- What is required
Look through the listing below, find every line with the string "tabs", and copy it.

- Records provided
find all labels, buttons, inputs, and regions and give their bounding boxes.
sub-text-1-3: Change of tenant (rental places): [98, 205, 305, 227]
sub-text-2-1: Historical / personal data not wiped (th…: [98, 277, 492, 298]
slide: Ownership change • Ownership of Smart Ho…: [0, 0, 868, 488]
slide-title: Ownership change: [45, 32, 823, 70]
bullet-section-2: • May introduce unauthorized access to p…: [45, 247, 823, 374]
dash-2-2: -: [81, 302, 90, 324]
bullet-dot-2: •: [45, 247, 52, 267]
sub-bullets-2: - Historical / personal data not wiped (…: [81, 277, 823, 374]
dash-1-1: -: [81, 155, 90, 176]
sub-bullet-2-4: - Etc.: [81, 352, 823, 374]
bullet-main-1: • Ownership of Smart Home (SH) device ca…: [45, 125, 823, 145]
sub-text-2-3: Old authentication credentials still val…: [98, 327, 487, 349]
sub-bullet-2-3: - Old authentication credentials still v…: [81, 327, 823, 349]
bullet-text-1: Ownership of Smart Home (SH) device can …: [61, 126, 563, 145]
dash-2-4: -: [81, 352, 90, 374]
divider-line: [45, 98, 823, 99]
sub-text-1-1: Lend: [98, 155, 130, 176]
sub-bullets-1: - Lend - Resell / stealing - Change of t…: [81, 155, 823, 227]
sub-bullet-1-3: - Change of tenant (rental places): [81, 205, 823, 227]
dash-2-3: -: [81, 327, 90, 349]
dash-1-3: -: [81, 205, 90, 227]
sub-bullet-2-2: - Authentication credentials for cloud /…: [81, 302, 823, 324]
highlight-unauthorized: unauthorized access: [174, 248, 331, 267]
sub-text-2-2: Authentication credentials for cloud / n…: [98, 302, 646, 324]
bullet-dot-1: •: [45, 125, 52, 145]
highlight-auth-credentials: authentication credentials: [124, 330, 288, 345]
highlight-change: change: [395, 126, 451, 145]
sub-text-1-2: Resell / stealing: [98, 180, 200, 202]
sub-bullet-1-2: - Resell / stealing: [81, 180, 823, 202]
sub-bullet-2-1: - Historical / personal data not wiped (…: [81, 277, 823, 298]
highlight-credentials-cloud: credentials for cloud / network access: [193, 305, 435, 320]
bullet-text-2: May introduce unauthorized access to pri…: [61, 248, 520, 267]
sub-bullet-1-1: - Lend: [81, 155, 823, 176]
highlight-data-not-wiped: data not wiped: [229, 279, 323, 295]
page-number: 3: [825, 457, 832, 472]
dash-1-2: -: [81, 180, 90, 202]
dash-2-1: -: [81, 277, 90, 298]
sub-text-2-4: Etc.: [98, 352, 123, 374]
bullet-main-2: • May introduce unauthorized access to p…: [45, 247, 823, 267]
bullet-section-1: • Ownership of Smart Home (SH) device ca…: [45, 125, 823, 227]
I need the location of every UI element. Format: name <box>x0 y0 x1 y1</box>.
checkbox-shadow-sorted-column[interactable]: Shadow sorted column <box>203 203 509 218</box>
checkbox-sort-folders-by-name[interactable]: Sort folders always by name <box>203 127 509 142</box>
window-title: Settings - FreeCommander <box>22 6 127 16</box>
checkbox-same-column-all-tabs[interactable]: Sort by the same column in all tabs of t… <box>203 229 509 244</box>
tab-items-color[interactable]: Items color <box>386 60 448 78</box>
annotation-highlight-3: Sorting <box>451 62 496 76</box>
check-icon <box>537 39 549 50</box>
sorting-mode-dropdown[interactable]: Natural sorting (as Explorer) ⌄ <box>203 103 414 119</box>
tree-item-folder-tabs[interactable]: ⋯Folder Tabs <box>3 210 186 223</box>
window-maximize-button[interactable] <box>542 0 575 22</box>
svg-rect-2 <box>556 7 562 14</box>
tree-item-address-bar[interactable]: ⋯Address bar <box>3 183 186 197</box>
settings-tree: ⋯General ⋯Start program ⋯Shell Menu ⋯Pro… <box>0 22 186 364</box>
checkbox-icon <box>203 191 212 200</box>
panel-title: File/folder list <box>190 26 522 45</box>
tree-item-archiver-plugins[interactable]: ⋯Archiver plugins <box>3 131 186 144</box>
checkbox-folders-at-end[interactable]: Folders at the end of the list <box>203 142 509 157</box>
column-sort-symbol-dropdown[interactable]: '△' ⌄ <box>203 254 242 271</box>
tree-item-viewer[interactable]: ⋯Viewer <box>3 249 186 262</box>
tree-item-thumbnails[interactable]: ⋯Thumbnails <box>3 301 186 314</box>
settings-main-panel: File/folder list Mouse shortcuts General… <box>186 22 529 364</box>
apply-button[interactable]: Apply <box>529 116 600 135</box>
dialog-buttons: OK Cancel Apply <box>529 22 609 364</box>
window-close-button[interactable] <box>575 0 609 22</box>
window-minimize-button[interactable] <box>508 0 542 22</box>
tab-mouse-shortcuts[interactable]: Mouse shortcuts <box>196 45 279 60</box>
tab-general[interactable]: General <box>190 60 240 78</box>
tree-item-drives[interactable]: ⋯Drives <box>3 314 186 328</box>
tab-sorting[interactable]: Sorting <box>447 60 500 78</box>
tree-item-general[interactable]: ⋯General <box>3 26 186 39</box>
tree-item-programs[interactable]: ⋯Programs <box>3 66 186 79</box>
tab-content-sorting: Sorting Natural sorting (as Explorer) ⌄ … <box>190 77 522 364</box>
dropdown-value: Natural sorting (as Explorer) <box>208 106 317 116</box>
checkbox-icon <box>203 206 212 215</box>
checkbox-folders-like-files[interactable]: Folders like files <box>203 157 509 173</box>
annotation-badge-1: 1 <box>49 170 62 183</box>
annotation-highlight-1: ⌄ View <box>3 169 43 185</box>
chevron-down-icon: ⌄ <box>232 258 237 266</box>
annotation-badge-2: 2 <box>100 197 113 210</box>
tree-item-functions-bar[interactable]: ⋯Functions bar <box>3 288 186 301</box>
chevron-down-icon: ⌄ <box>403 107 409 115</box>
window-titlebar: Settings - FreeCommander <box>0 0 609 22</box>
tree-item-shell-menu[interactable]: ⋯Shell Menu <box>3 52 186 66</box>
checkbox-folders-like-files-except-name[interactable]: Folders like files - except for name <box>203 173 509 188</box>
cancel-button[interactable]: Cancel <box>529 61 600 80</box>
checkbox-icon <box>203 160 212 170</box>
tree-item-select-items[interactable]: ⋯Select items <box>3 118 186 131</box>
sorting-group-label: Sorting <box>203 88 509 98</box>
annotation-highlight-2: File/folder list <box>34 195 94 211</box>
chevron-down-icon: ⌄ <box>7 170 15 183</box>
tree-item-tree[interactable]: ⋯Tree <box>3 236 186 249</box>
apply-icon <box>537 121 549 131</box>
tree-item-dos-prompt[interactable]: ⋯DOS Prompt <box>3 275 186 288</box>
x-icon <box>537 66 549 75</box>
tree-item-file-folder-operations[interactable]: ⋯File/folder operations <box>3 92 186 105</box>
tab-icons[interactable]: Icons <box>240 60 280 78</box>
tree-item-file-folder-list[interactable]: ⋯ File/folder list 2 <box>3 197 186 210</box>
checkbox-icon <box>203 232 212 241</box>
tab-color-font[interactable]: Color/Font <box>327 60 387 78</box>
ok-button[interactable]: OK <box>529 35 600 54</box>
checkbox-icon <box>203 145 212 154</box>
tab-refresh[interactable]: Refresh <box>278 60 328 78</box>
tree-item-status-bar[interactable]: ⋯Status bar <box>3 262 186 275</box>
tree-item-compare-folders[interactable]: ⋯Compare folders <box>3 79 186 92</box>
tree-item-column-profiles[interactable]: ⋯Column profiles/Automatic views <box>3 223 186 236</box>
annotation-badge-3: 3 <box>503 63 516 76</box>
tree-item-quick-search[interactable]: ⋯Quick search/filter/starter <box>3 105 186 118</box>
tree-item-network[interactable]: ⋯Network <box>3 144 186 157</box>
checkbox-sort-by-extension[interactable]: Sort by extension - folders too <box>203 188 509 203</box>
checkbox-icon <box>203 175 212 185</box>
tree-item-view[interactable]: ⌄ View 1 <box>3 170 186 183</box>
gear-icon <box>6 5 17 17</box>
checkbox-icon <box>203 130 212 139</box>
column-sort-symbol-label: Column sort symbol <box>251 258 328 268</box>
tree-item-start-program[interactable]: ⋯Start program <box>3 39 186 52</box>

- Solution to this exercise
checkbox-same-column-all-tabs[interactable]: Sort by the same column in all tabs of t… <box>203 229 509 244</box>
tree-item-folder-tabs[interactable]: ⋯Folder Tabs <box>3 210 186 223</box>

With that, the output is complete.